Task directions:
Every line of the material must come back exactly as given.

Extracted information:
---+---
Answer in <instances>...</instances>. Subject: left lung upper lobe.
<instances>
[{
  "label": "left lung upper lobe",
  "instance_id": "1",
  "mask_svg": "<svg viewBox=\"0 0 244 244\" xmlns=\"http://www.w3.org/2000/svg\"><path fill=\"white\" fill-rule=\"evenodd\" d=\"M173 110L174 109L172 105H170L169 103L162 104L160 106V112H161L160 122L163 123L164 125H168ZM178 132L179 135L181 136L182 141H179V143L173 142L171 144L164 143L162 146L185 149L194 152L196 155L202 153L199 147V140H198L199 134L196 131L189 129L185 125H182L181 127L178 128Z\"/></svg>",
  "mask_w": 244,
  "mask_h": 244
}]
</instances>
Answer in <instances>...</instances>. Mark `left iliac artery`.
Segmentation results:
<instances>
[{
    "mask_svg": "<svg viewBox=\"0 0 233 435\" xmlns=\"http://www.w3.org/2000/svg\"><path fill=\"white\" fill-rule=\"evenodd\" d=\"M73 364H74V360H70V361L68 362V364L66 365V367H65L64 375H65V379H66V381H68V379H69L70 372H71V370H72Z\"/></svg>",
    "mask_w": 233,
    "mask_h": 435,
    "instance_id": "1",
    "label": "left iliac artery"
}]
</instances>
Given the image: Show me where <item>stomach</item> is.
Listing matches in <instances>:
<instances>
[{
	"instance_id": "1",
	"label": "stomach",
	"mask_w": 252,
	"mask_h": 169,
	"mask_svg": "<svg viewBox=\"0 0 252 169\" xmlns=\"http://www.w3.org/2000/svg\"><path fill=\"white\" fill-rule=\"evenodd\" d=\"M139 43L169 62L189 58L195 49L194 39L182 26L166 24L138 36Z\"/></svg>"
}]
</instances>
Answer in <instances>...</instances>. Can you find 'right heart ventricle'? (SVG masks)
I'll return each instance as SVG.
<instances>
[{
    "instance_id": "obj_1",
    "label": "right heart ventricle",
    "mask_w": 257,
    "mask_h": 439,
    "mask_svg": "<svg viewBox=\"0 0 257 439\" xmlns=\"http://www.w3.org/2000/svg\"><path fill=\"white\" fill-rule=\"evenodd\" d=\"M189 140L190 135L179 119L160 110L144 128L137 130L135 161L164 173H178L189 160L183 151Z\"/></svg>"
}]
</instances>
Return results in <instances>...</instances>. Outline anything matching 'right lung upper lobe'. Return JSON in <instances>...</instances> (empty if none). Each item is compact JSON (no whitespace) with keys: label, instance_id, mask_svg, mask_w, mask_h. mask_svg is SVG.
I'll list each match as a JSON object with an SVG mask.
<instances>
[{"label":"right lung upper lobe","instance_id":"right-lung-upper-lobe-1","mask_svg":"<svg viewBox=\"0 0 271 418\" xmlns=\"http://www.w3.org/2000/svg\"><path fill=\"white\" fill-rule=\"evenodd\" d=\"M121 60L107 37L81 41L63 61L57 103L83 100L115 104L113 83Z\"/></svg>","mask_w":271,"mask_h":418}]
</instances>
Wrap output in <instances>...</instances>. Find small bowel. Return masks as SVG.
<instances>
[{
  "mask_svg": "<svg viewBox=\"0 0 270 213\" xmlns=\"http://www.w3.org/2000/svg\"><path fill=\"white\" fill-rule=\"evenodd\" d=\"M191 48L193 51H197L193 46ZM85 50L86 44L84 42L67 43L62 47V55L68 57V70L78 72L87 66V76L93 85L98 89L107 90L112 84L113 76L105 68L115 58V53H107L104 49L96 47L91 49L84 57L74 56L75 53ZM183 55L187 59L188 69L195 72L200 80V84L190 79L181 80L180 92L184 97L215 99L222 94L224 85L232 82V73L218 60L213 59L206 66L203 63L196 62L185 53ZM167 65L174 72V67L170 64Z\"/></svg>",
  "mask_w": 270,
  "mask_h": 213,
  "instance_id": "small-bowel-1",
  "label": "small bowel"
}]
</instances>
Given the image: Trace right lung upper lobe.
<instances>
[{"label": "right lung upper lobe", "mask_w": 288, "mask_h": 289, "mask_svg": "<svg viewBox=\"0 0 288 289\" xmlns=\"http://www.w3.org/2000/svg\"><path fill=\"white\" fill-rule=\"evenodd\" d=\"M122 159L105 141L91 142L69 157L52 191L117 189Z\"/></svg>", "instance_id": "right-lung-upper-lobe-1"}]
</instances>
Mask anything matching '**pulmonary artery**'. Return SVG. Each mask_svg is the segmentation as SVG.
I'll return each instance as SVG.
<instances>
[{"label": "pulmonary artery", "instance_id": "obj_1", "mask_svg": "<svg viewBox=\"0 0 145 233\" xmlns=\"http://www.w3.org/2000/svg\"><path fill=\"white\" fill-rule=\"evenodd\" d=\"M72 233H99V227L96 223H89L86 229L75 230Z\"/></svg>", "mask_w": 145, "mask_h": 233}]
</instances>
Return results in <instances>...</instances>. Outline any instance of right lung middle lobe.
---+---
Output:
Answer in <instances>...</instances>. Subject: left lung upper lobe.
<instances>
[{
  "label": "left lung upper lobe",
  "instance_id": "1",
  "mask_svg": "<svg viewBox=\"0 0 244 244\" xmlns=\"http://www.w3.org/2000/svg\"><path fill=\"white\" fill-rule=\"evenodd\" d=\"M173 110L174 109L172 105H170L169 103L162 104L160 106V112H161L160 122L163 123L164 125H168ZM178 132L179 135L181 136L182 141H179V143L173 142L171 144L164 143L162 146L185 149L194 152L196 155L202 153L199 147V140H198L199 134L196 131L189 129L185 125H182L181 127L178 128Z\"/></svg>",
  "mask_w": 244,
  "mask_h": 244
}]
</instances>
Answer in <instances>...</instances>. Mark `left iliac artery`.
Segmentation results:
<instances>
[{
    "mask_svg": "<svg viewBox=\"0 0 233 435\" xmlns=\"http://www.w3.org/2000/svg\"><path fill=\"white\" fill-rule=\"evenodd\" d=\"M73 364H74V360H70V361L68 362V364L66 365V367H65L64 375H65V379H66V381H68V379H69L70 372H71V370H72Z\"/></svg>",
    "mask_w": 233,
    "mask_h": 435,
    "instance_id": "1",
    "label": "left iliac artery"
}]
</instances>
Given the image: Show me where <item>stomach</item> is.
Listing matches in <instances>:
<instances>
[{
	"instance_id": "1",
	"label": "stomach",
	"mask_w": 252,
	"mask_h": 169,
	"mask_svg": "<svg viewBox=\"0 0 252 169\" xmlns=\"http://www.w3.org/2000/svg\"><path fill=\"white\" fill-rule=\"evenodd\" d=\"M139 43L169 62L189 58L195 49L194 39L182 26L166 24L138 36Z\"/></svg>"
}]
</instances>
Answer in <instances>...</instances>. Can you find 'right heart ventricle'? (SVG masks)
I'll return each instance as SVG.
<instances>
[{
    "instance_id": "obj_1",
    "label": "right heart ventricle",
    "mask_w": 257,
    "mask_h": 439,
    "mask_svg": "<svg viewBox=\"0 0 257 439\" xmlns=\"http://www.w3.org/2000/svg\"><path fill=\"white\" fill-rule=\"evenodd\" d=\"M189 140L190 135L179 119L160 110L144 128L137 130L135 161L164 173H178L189 160L183 151Z\"/></svg>"
}]
</instances>
Return results in <instances>...</instances>. Outline anything matching 'right lung upper lobe'. Return JSON in <instances>...</instances> (empty if none). Each item is compact JSON (no whitespace) with keys: label, instance_id, mask_svg, mask_w, mask_h. mask_svg is SVG.
I'll list each match as a JSON object with an SVG mask.
<instances>
[{"label":"right lung upper lobe","instance_id":"right-lung-upper-lobe-1","mask_svg":"<svg viewBox=\"0 0 271 418\" xmlns=\"http://www.w3.org/2000/svg\"><path fill=\"white\" fill-rule=\"evenodd\" d=\"M121 60L107 37L81 41L63 61L57 103L83 100L115 104L113 83Z\"/></svg>","mask_w":271,"mask_h":418}]
</instances>
Wrap output in <instances>...</instances>. Find small bowel. Return masks as SVG.
<instances>
[{
  "mask_svg": "<svg viewBox=\"0 0 270 213\" xmlns=\"http://www.w3.org/2000/svg\"><path fill=\"white\" fill-rule=\"evenodd\" d=\"M191 48L193 51H197L193 46ZM85 50L86 44L84 42L67 43L62 47V55L68 57V70L78 72L87 66V76L93 85L98 89L107 90L112 84L113 76L105 68L115 58V53H107L104 49L96 47L91 49L84 57L74 56L75 53ZM183 55L187 59L188 69L195 72L200 80V84L190 79L181 80L180 92L184 97L215 99L222 94L224 85L232 82V73L218 60L213 59L206 66L203 63L196 62L185 53ZM167 65L174 72V67L170 64Z\"/></svg>",
  "mask_w": 270,
  "mask_h": 213,
  "instance_id": "small-bowel-1",
  "label": "small bowel"
}]
</instances>
Given the image: Trace right lung upper lobe.
<instances>
[{"label": "right lung upper lobe", "mask_w": 288, "mask_h": 289, "mask_svg": "<svg viewBox=\"0 0 288 289\" xmlns=\"http://www.w3.org/2000/svg\"><path fill=\"white\" fill-rule=\"evenodd\" d=\"M122 159L105 141L91 142L69 157L52 191L117 189Z\"/></svg>", "instance_id": "right-lung-upper-lobe-1"}]
</instances>
Mask anything matching '**pulmonary artery**'. Return SVG. Each mask_svg is the segmentation as SVG.
I'll return each instance as SVG.
<instances>
[{"label": "pulmonary artery", "instance_id": "obj_1", "mask_svg": "<svg viewBox=\"0 0 145 233\" xmlns=\"http://www.w3.org/2000/svg\"><path fill=\"white\" fill-rule=\"evenodd\" d=\"M72 233H99V227L96 223H89L86 229L75 230Z\"/></svg>", "mask_w": 145, "mask_h": 233}]
</instances>
Return results in <instances>...</instances>. Outline any instance of right lung middle lobe.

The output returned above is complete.